My Nation Debut

Reader Isaac Cheifetz points out that I’ve been quoted for the first time (and presumably the last) in the current issue of The Nation. The article, by Rebecca MacKinnon, is on the conference at Harvard’s Kennedy School that I attended in January. Rebecca quotes an exchange between Jeff Jarvis and me; the point I make is one that we have made over and over in connection with the 60 Minutes/Texas Air National Guard story. It’s worth repeating, I think, for those who haven’t already heard it:

Jeff Jarvis [to John Hinderaker]: You were at the center of Rathergate, [telling Dan Rather and CBS,] “Hello, Dan. Hello, this doesn’t look right.” You helped spread that. Is that the kind of skepticism that is going to help journalism? Do some people say that hurts journalism? What’s your view on your relationship to journalism in that story?
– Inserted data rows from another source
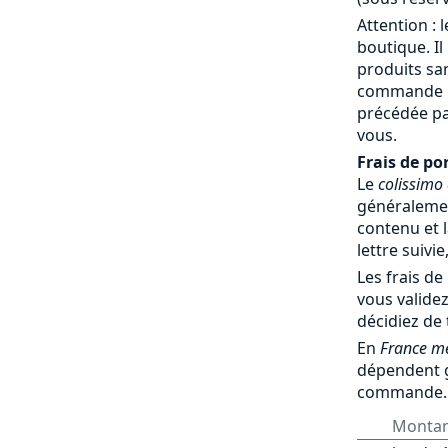
Attention : 
boutique. Il
produits sa
commande par
précédée pa
vous.
Frais de por
Le
colissimo
généralemen
contenu et l
lettre suivie
Les frais de
vous validez
décidiez de
En
France mé
dépendent 
commande.
Monta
John Hinderaker: Well, it’d better help journalism. I mean, if we don’t have a lot of journalists who learned a lesson from that episode, then I think the industry really is in trouble. The main thing we say about that incident is that it shows the power of the medium. And the thing that we emphasize is that there were a number of different issues that were raised with respect to the authenticity of those documents, but none of them were areas in which any of us were experts.
All of the information came from our readers, and our role was to assemble it, review it, select what seemed to be the most interesting, point out conflicts where there were conflicts and publish it to an audience that within a matter of hours was numbering in the millions.
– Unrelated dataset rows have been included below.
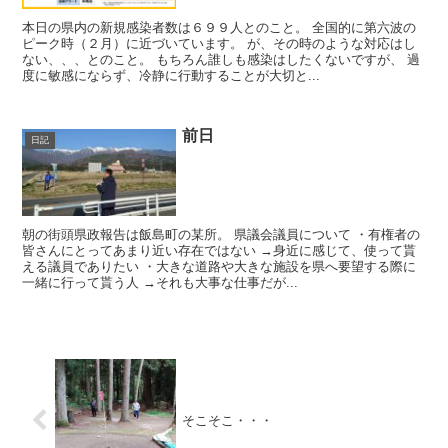
本日の県内の新規感染者数は６９９人とのこと。 全国的に第六波の
ピーク時（２月）に近づいています。 が、その時のような対応はし
ない、、、とのこと。 もちろん誰しも感染はしたくないですが、 過
度に敏感にならず、冷静に行動することが大切と...
前日
日記
朝の街頭県政報告は飯島町の某所。 県議会議員について ・有権者の
皆さんにとってあまり近い存在ではない →身近に感じて、使って貰
える議員でありたい ・大きな道路や大きな施設を県へ要望する際に
一緒に行って貰う人 →それも大事な仕事だが...
そこそこ・・・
That goes back to the point about our readers knowing a lot more than we do. The world is full of smart people, and what the Internet gives us is the opportunity to pull together thousands of little bits of information that those people have in a widely scattered way. Now, if I were a professional journalist who hadn’t already figured that out, I would look at that incident and say, “Wow, there is power there that we in my industry need to learn how to mobilize.”

We know that many journalists read our site, and I trust that this lesson has not been lost on them.